-------- Data

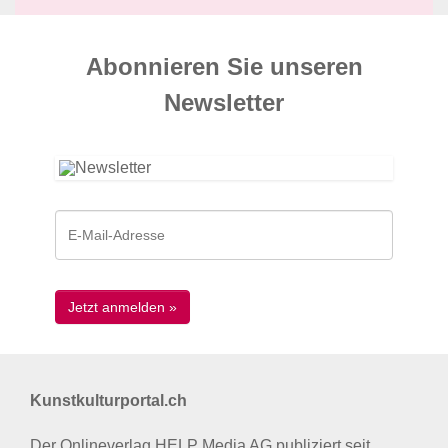
Abonnieren Sie unseren
News­letter
Kunstkulturportal.ch
Der Onlineverlag HELP Media AG publiziert seit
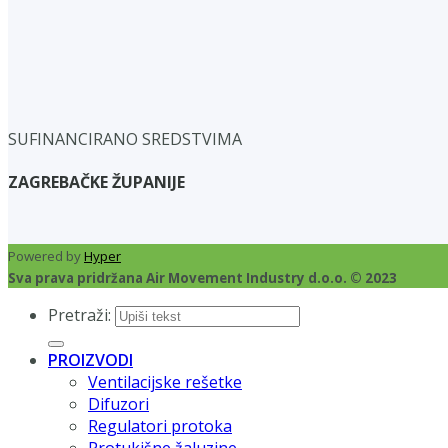
SUFINANCIRANO SREDSTVIMA
ZAGREBAČKE ŽUPANIJE
Powered by
Hyper
Sva prava pridržana Air Movement Industry d.o.o. © 2023
Pretraži:
PROIZVODI
Ventilacijske rešetke
Difuzori
Regulatori protoka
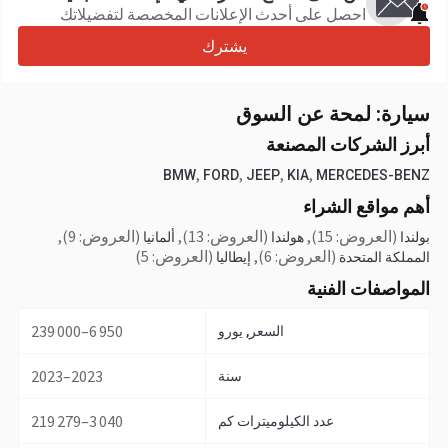
احصل على أحدث الإعلانات المخصصة لتفضيلاتك
يشترك
سيارة: لمحة عن السوق
أبرز الشركات المصنعة
,
,
,
,
BMW
FORD
JEEP
KIA
MERCEDES-BENZ
أهم مواقع الشراء
(العروض: 15)
,
(العروض: 13)
,
(العروض: 9)
,
بولندا
هولندا
ألمانيا
(العروض: 6)
,
(العروض: 5)
المملكة المتحدة
إيطاليا
المواصفات الفنية
6 950–239 000
السعر, يورو
2023–2023
سنة
3 040–219 279
عدد الكيلوميترات كم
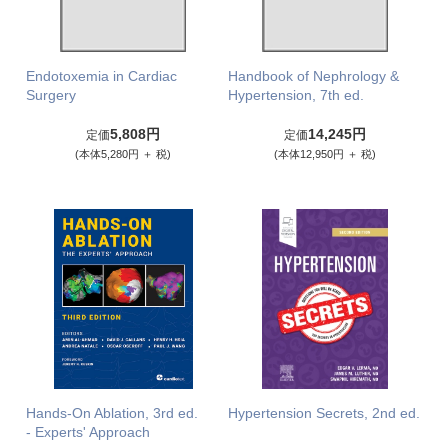
Endotoxemia in Cardiac
Handbook of Nephrology &
Surgery
Hypertension, 7th ed.
5,808円
14,245円
定価
定価
(本体5,280円 ＋ 税)
(本体12,950円 ＋ 税)
Hands-On Ablation, 3rd ed.
Hypertension Secrets, 2nd ed.
- Experts' Approach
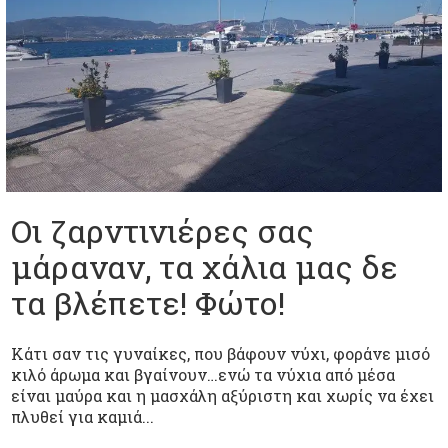
Οι ζαρντινιέρες σας
μάραναν, τα χάλια μας δε
τα βλέπετε! Φώτο!
Κάτι σαν τις γυναίκες, που βάφουν νύχι, φοράνε μισό
κιλό άρωμα και βγαίνουν…ενώ τα νύχια από μέσα
είναι μαύρα και η μασχάλη αξύριστη και χωρίς να έχει
πλυθεί για καμιά...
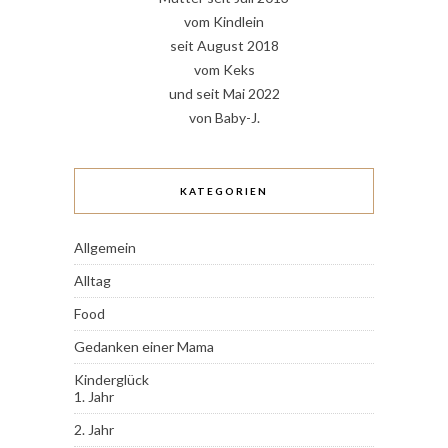
vom Kindlein
seit August 2018
vom Keks
und seit Mai 2022
von Baby-J.
KATEGORIEN
Allgemein
Alltag
Food
Gedanken einer Mama
Kinderglück
1. Jahr
2. Jahr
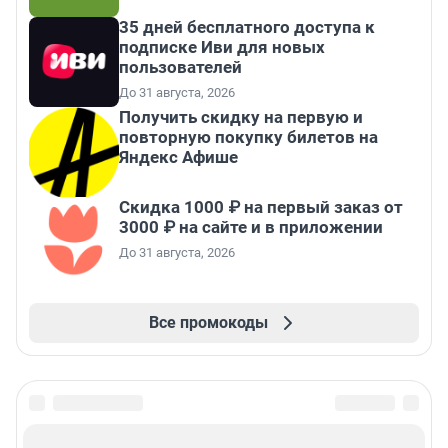
35 дней бесплатного доступа к
подписке Иви для новых
пользователей
До 31 августа, 2026
Получить скидку на первую и
повторную покупку билетов на
Яндекс Афише
Скидка 1000 ₽ на первый заказ от
3000 ₽ на сайте и в приложении
До 31 августа, 2026
Все промокоды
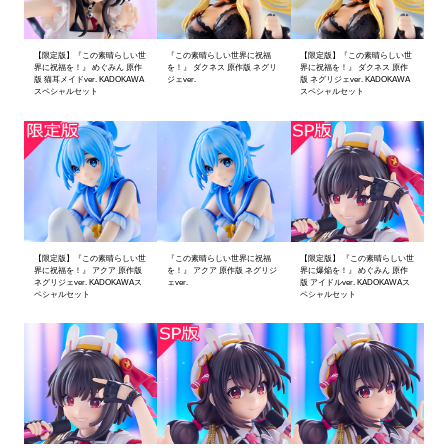
【限定版】『この素晴らしい世
『この素晴らしい世界に祝福
【限定版】『この素晴らしい世
界に祝福を！』 めぐみん 原作
を！』 ダクネス 原作版 ネグリ
界に祝福を！』 ダクネス 原作
版 猫耳メイドver. KADOKAWA
ジェver.
版 ネグリジェver. KADOKAWA
スペシャルセット
スペシャルセット
【限定版】『この素晴らしい世
『この素晴らしい世界に祝福
【限定版】 『この素晴らしい世
界に祝福を！』 アクア 原作版
を！』 アクア 原作版 ネグリジ
界に爆焔を！』 めぐみん 原作
ネグリジェver. KADOKAWAス
ェver.
版 アイドルver. KADOKAWAス
ペシャルセット
ペシャルセット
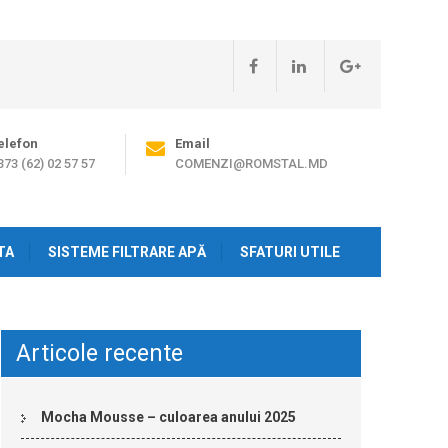
elefon
Email
373 (62) 02 57 57
COMENZI@ROMSTAL.MD
TA
SISTEME FILTRARE APĂ
SFATURI UTILE
Articole recente
Mocha Mousse – culoarea anului 2025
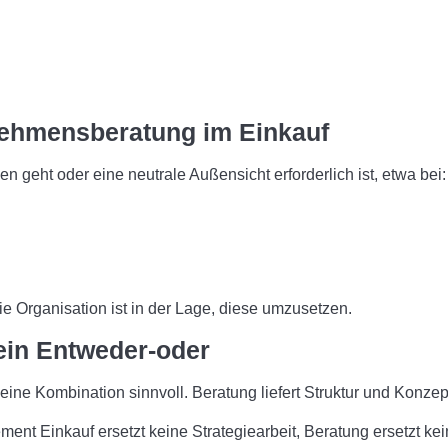
nehmensberatung im Einkauf
n geht oder eine neutrale Außensicht erforderlich ist, etwa bei:
ie Organisation ist in der Lage, diese umzusetzen.
ein Entweder-oder
st eine Kombination sinnvoll. Beratung liefert Struktur und Kon
ment Einkauf ersetzt keine Strategiearbeit, Beratung ersetzt ke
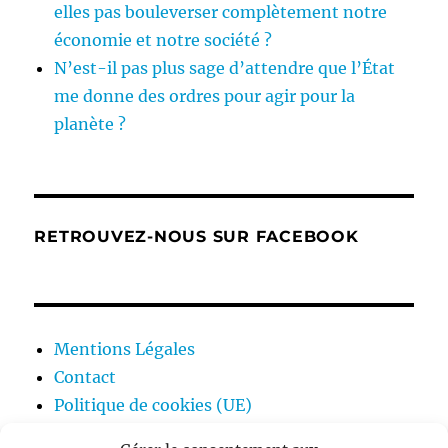
elles pas bouleverser complètement notre
économie et notre société ?
N’est-il pas plus sage d’attendre que l’État
me donne des ordres pour agir pour la
planète ?
RETROUVEZ-NOUS SUR FACEBOOK
Mentions Légales
Contact
Politique de cookies (UE)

----------------

How to complete this task:
Return the listing verbatim; pictures are not part of the copy.

Answer to this problem:
Abonnieren Sie unseren
News­letter
Kunstkulturportal.ch
Der Onlineverlag HELP Media AG publiziert seit
SUFINANCIRANO SREDSTVIMA
ZAGREBAČKE ŽUPANIJE
Powered by
Hyper
Sva prava pridržana Air Movement Industry d.o.o. © 2023
Pretraži:
PROIZVODI
Ventilacijske rešetke
Difuzori
Regulatori protoka
احصل على أحدث الإعلانات المخصصة لتفضيلاتك
يشترك
سيارة: لمحة عن السوق
أبرز الشركات المصنعة
,
,
,
,
BMW
FORD
JEEP
KIA
MERCEDES-BENZ
أهم مواقع الشراء
(العروض: 15)
,
(العروض: 13)
,
(العروض: 9)
,
بولندا
هولندا
ألمانيا
(العروض: 6)
,
(العروض: 5)
المملكة المتحدة
إيطاليا
المواصفات الفنية
6 950–239 000
السعر, يورو
2023–2023
سنة
3 040–219 279
عدد الكيلوميترات كم
Endotoxemia in Cardiac
Handbook of Nephrology &
Surgery
Hypertension, 7th ed.
5,808円
14,245円
定価
定価
(本体5,280円 ＋ 税)
(本体12,950円 ＋ 税)
Hands-On Ablation, 3rd ed.
Hypertension Secrets, 2nd ed.
- Experts' Approach
Οι ζαρντινιέρες σας
μάραναν, τα χάλια μας δε
τα βλέπετε! Φώτο!
Κάτι σαν τις γυναίκες, που βάφουν νύχι, φοράνε μισό
κιλό άρωμα και βγαίνουν…ενώ τα νύχια από μέσα
είναι μαύρα και η μασχάλη αξύριστη και χωρίς να έχει
πλυθεί για καμιά...
vom Kindlein
seit August 2018
vom Keks
und seit Mai 2022
von Baby-J.
KATEGORIEN
Allgemein
Alltag
Food
Gedanken einer Mama
Kinderglück
1. Jahr
2. Jahr
35 дней бесплатного доступа к
подписке Иви для новых
пользователей
До 31 августа, 2026
Получить скидку на первую и
повторную покупку билетов на
Яндекс Афише
Скидка 1000 ₽ на первый заказ от
3000 ₽ на сайте и в приложении
До 31 августа, 2026
Все промокоды
【限定版】『この素晴らしい世
『この素晴らしい世界に祝福
【限定版】『この素晴らしい世
界に祝福を！』 めぐみん 原作
を！』 ダクネス 原作版 ネグリ
界に祝福を！』 ダクネス 原作
版 猫耳メイドver. KADOKAWA
ジェver.
版 ネグリジェver. KADOKAWA
スペシャルセット
スペシャルセット
【限定版】『この素晴らしい世
『この素晴らしい世界に祝福
【限定版】 『この素晴らしい世
界に祝福を！』 アクア 原作版
を！』 アクア 原作版 ネグリジ
界に爆焔を！』 めぐみん 原作
ネグリジェver. KADOKAWAス
ェver.
版 アイドルver. KADOKAWAス
ペシャルセット
ペシャルセット
elefon
Email
373 (62) 02 57 57
COMENZI@ROMSTAL.MD
TA
SISTEME FILTRARE APĂ
SFATURI UTILE
Articole recente
Mocha Mousse – culoarea anului 2025
nehmensberatung im Einkauf
n geht oder eine neutrale Außensicht erforderlich ist, etwa bei:
ie Organisation ist in der Lage, diese umzusetzen.
ein Entweder-oder
st eine Kombination sinnvoll. Beratung liefert Struktur und Kon
ment Einkauf ersetzt keine Strategiearbeit, Beratung ersetzt ke
elles pas bouleverser complètement notre
économie et notre société ?
N’est-il pas plus sage d’attendre que l’État
me donne des ordres pour agir pour la
planète ?
RETROUVEZ-NOUS SUR FACEBOOK
Mentions Légales
Contact
Politique de cookies (UE)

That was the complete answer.